[Extracted records]
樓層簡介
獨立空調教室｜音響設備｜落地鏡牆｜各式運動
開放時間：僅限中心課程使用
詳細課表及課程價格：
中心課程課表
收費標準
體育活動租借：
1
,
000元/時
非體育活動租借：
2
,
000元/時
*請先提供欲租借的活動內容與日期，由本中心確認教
* * *
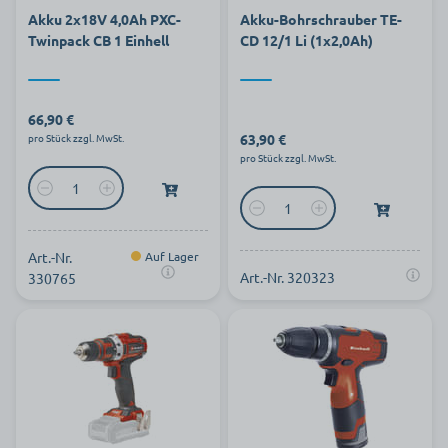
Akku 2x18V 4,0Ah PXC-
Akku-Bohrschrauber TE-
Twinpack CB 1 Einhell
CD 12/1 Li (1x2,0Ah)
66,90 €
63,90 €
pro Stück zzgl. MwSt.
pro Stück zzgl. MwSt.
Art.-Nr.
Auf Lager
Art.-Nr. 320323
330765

▶ _What is needed_: Among the entries, how many lines carry "Akku"? Reply with a number and nothing else.

▶ _Result for this exercise_: 2